Guarda de elite do Irã defende testes nucleares

Um artigo elogiando a ideia de o Irã testar uma bomba nuclear, divulgado em um site da Guarda Revolucionária, gerou apreensão em círculos da inteligência ocidental, que podem interpretar isso como uma evidência de forte apoio da força de elite a esse tipo de ação.

AE, Agência Estado

09 de junho de 2011 | 11h15

Intitulado "Um dia após o primeiro teste nuclear iraniano - um dia normal", o artigo dá margem a suspeitas já existentes entre potências lideradas pelos Estados Unidos de que o Irã busca secretamente armas nucleares. Segundo o texto, o dia após o primeiro teste nuclear do país será normal, mas para muitos haverá um "novo brilho", vindo do "poder e da dignidade da nação".

O artigo foi publicado no site Gerdab, controlado pela Guarda Revolucionária. Uma tradução do texto foi fornecida à Associated Press por um funcionário ocidental, que pediu anonimato.

O governo iraniano nega desejar armas nucleares, porém recusa-se a interromper seu programa nuclear, afirmando que possui apenas fins pacíficos e tem internacionalmente o direito de manter tal programa.
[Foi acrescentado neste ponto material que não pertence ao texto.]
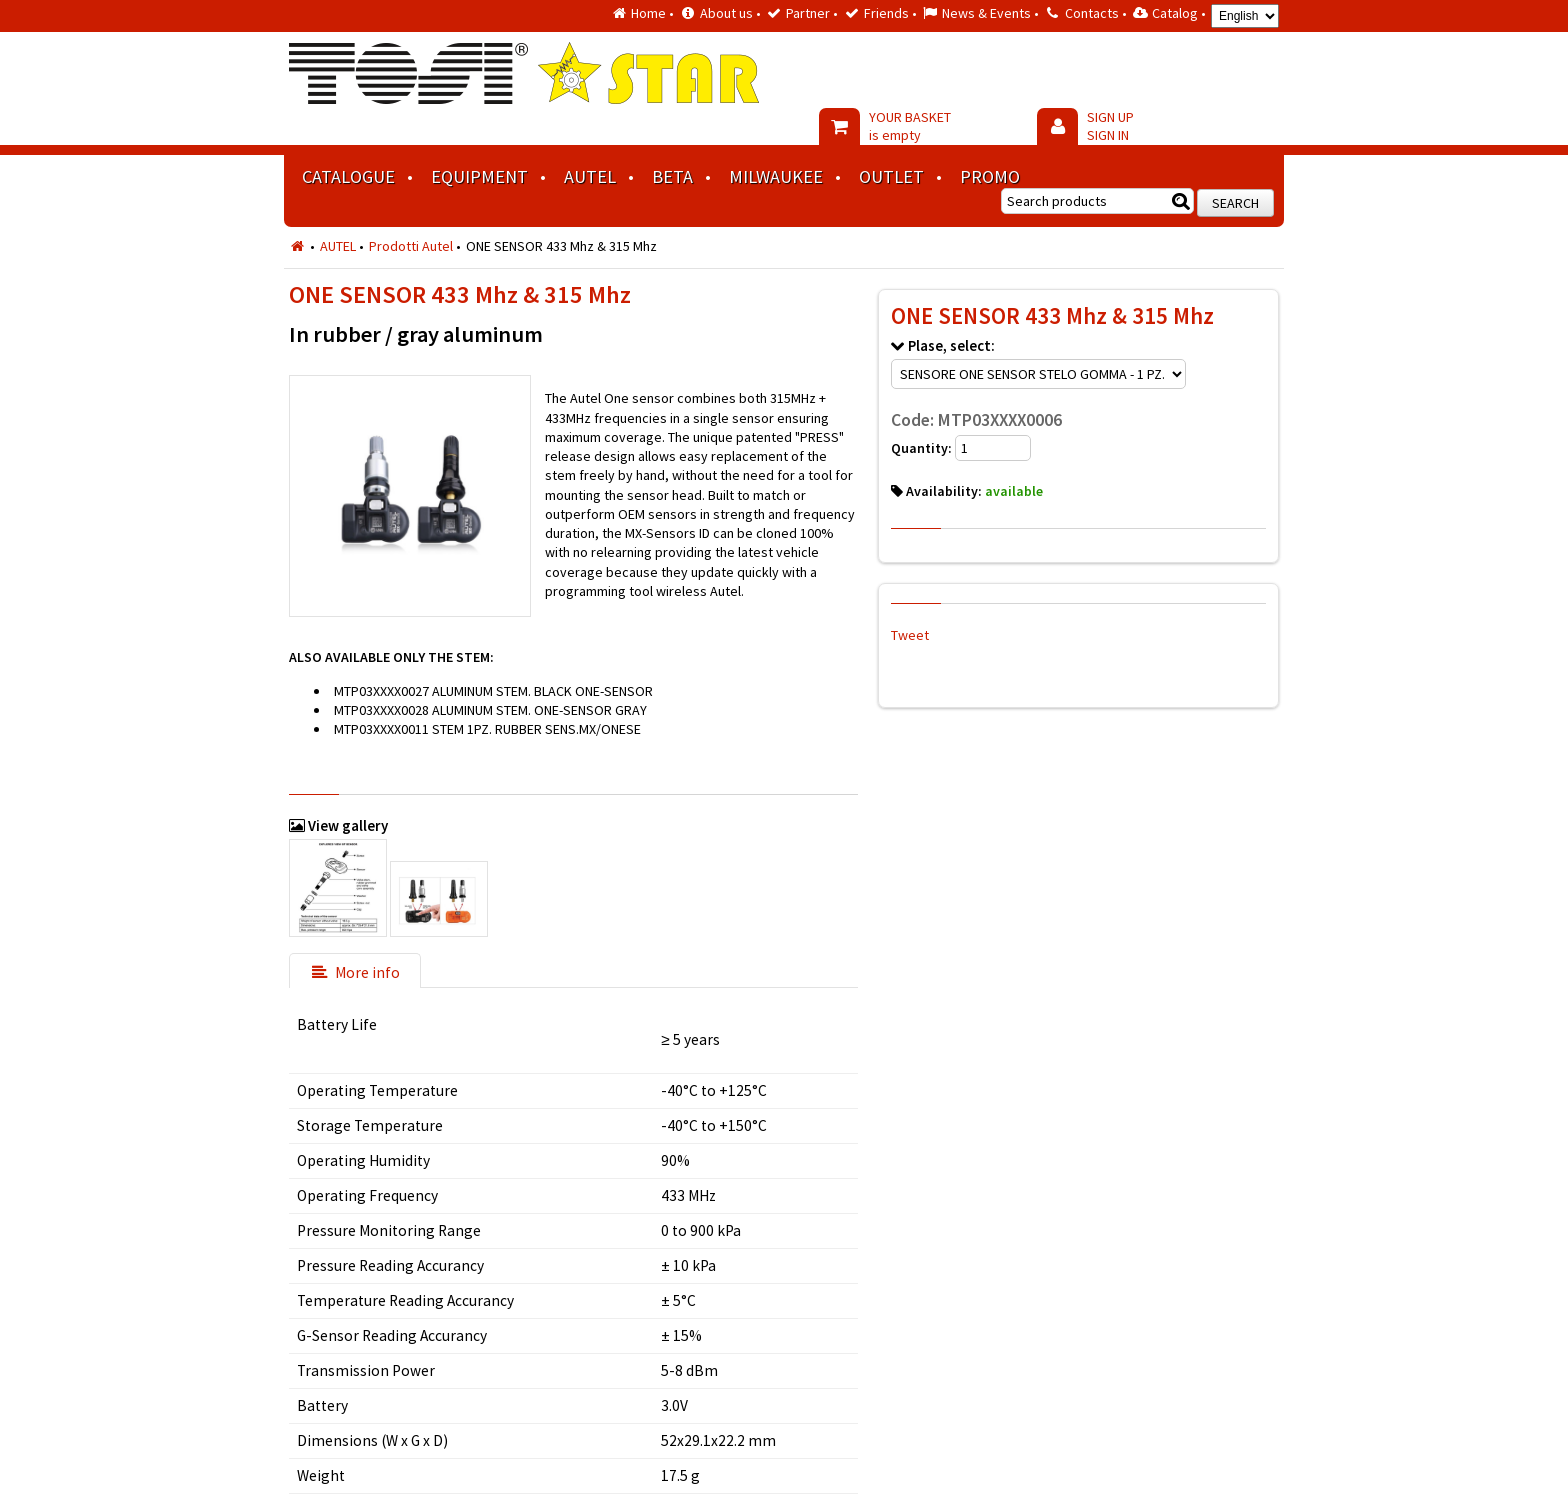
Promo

Teerã já sofreu quatro rodadas de sanções no Conselho de Segurança da Organização das Nações Unidas (ONU) por seu programa nuclear.

Ontem, o Irã anunciou que em breve instalará equipamentos mais avançados, para poder enriquecer urânio mais rápido e a níveis maiores. O país pretende enriquecer urânio a 20% de pureza, porém para o uso em armas é preciso obter urânio a 90% de pureza.

David Albright, do Institute for Science and International Security, entidade que monitora países que podem produzir armas nucleares, avaliou que o texto reflete o fato de que ao menos algumas importantes facções da poderosa Guarda Revolucionária apoiam um teste do tipo, mesmo que o artigo não reflita a posição do governo iraniano como um todo. "Isso pode refletir um debate interno", comentou. As informações são da Associated Press.